Professor David Carballo awarded the Junior Fellowship from the Center for Humanites

Congratulations to Professor Carballo!

Center for Humanities Junior Fellowship awarded to Professor David Carballo for academic year 2013/14 to do his research.

Religion and Urbanization in Ancient Central Mexico.

Five centuries ago Hernán Cortes and the conquistadors encountered teeming Aztec cities that served as the centers of ritual spectacles for a religious system that to Spanish eyes was simultaneously baffling, terrifying, and remarkable.
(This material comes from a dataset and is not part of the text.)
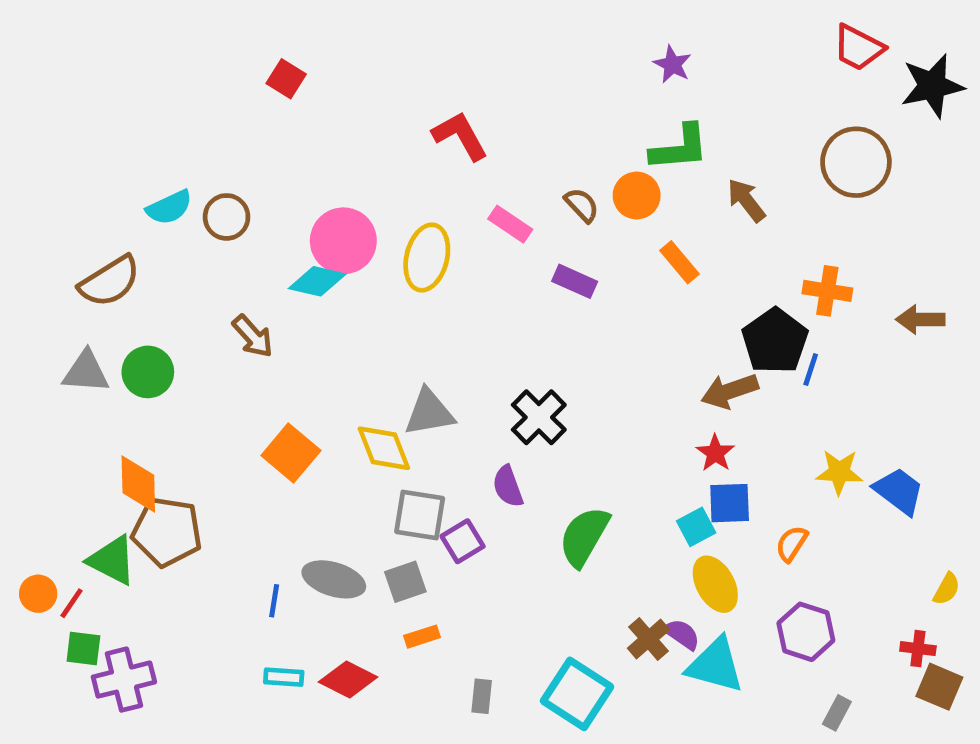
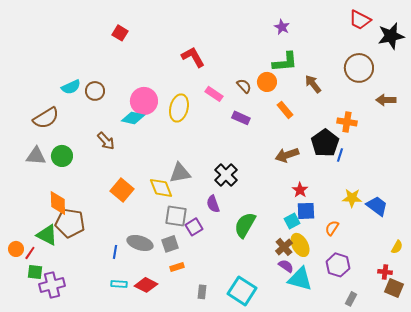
brown arrow: (920, 319) -> (386, 100), moved
brown arrow: (730, 391) -> (287, 155), moved
brown cross: (649, 639) -> (284, 247), moved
Yet it was over a millennium before the Aztecs that central Mexico became one of the most urbanized places in the world, as it continues to be today.  While the relationship between religion and urbanism during the Aztec period has been studied at length, this initial phase of urbanization and the crystallization of religious traditions of the later Formative period (ca. 600 BCE – 100 CE) remains poorly understood.  The aim of my project is to elucidate the intersection of religion and urbanization in early central Mexico by combining elements of my own archaeological investigations at urban and rural sites of the period with a synthetic overview of the increased settlement nucleation and religious formalization that culminated in Classic period (ca. 100 – 600 CE) cities such as Teotihuacan, the largest city in the Americas in its day, and continued through the Spanish conquest.
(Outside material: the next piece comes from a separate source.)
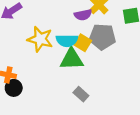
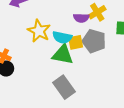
yellow square: (83, 43) -> (76, 42), turned 35
gray rectangle: (81, 94) -> (64, 87), size x1.6

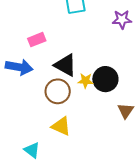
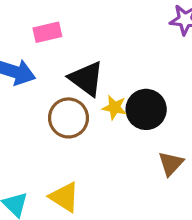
yellow triangle: (61, 126) -> (64, 197), moved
Archaeological investigations of ancient urbanism strive to balance consideration of variables such as environment, population, politics, and architectural grammar in developing empirical urban theory for prehistoric contexts.  In the absence of texts, however, many studies of prehistoric periods tend to undervalue the generative role of religion in shaping the world’s first cities, both in terms of their built environments and the social accommodations necessary for increasingly urbanized landscapes.  By moving judiciously between sixteenth century textual sources and the prehistoric archaeological record I hope to provide a more comprehensive perspective on urbanization and religious formalization in central Mexico from the vantage point of early urban or proto-urban centers as well as more peripheral and rural areas.